Activity
Copy out every line below without alteration.

□ □ □

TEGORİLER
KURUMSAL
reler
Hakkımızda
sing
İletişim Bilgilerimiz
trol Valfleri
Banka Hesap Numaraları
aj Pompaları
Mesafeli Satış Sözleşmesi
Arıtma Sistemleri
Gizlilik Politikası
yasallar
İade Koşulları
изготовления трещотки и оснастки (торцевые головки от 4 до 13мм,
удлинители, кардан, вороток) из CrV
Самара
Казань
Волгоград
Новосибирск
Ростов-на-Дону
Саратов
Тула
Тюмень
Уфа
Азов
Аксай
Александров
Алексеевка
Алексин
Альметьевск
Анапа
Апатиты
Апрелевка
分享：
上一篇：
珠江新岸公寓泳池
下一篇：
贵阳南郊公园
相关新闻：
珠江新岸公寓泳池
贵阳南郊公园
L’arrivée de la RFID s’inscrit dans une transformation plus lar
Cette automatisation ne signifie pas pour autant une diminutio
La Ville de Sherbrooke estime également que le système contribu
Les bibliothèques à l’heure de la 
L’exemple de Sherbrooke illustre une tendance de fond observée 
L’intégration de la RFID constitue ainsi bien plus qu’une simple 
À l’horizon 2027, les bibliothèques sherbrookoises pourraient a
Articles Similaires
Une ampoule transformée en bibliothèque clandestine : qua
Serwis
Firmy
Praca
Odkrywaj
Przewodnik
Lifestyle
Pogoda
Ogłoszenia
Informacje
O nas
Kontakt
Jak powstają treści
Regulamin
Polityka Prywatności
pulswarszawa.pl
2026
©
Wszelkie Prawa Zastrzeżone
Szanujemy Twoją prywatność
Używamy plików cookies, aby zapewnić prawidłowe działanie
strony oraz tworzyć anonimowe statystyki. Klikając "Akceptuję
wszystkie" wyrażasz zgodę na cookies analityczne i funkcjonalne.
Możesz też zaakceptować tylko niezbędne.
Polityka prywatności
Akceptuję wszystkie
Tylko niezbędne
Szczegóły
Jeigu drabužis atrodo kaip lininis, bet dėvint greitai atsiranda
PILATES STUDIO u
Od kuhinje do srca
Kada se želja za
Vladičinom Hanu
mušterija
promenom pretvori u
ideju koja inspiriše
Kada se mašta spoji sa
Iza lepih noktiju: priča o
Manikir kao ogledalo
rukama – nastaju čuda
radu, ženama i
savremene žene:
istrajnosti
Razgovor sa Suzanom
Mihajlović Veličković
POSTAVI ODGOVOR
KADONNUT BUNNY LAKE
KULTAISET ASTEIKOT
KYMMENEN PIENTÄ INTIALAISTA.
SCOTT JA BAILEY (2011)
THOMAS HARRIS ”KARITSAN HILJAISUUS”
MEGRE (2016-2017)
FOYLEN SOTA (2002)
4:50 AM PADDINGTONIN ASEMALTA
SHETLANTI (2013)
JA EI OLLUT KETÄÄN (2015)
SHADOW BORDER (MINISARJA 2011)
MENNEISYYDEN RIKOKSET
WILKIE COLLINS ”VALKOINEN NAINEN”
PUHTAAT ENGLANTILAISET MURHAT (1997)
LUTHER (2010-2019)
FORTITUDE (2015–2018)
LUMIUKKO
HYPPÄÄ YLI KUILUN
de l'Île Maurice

□ □ □

Solved exercise
TEGORİLER
KURUMSAL
reler
Hakkımızda
sing
İletişim Bilgilerimiz
trol Valfleri
Banka Hesap Numaraları
aj Pompaları
Mesafeli Satış Sözleşmesi
Arıtma Sistemleri
Gizlilik Politikası
yasallar
İade Koşulları
изготовления трещотки и оснастки (торцевые головки от 4 до 13мм,
удлинители, кардан, вороток) из CrV
Самара
Казань
Волгоград
Новосибирск
Ростов-на-Дону
Саратов
Тула
Тюмень
Уфа
Азов
Аксай
Александров
Алексеевка
Алексин
Альметьевск
Анапа
Апатиты
Апрелевка
分享：
上一篇：
珠江新岸公寓泳池
下一篇：
贵阳南郊公园
相关新闻：
珠江新岸公寓泳池
贵阳南郊公园
L’arrivée de la RFID s’inscrit dans une transformation plus lar
Cette automatisation ne signifie pas pour autant une diminutio
La Ville de Sherbrooke estime également que le système contribu
Les bibliothèques à l’heure de la 
L’exemple de Sherbrooke illustre une tendance de fond observée 
L’intégration de la RFID constitue ainsi bien plus qu’une simple 
À l’horizon 2027, les bibliothèques sherbrookoises pourraient a
Articles Similaires
Une ampoule transformée en bibliothèque clandestine : qua
Serwis
Firmy
Praca
Odkrywaj
Przewodnik
Lifestyle
Pogoda
Ogłoszenia
Informacje
O nas
Kontakt
Jak powstają treści
Regulamin
Polityka Prywatności
pulswarszawa.pl
2026
©
Wszelkie Prawa Zastrzeżone
Szanujemy Twoją prywatność
Używamy plików cookies, aby zapewnić prawidłowe działanie
strony oraz tworzyć anonimowe statystyki. Klikając "Akceptuję
wszystkie" wyrażasz zgodę na cookies analityczne i funkcjonalne.
Możesz też zaakceptować tylko niezbędne.
Polityka prywatności
Akceptuję wszystkie
Tylko niezbędne
Szczegóły
Jeigu drabužis atrodo kaip lininis, bet dėvint greitai atsiranda
PILATES STUDIO u
Od kuhinje do srca
Kada se želja za
Vladičinom Hanu
mušterija
promenom pretvori u
ideju koja inspiriše
Kada se mašta spoji sa
Iza lepih noktiju: priča o
Manikir kao ogledalo
rukama – nastaju čuda
radu, ženama i
savremene žene:
istrajnosti
Razgovor sa Suzanom
Mihajlović Veličković
POSTAVI ODGOVOR
KADONNUT BUNNY LAKE
KULTAISET ASTEIKOT
KYMMENEN PIENTÄ INTIALAISTA.
SCOTT JA BAILEY (2011)
THOMAS HARRIS ”KARITSAN HILJAISUUS”
MEGRE (2016-2017)
FOYLEN SOTA (2002)
4:50 AM PADDINGTONIN ASEMALTA
SHETLANTI (2013)
JA EI OLLUT KETÄÄN (2015)
SHADOW BORDER (MINISARJA 2011)
MENNEISYYDEN RIKOKSET
WILKIE COLLINS ”VALKOINEN NAINEN”
PUHTAAT ENGLANTILAISET MURHAT (1997)
LUTHER (2010-2019)
FORTITUDE (2015–2018)
LUMIUKKO
HYPPÄÄ YLI KUILUN
de l'Île Maurice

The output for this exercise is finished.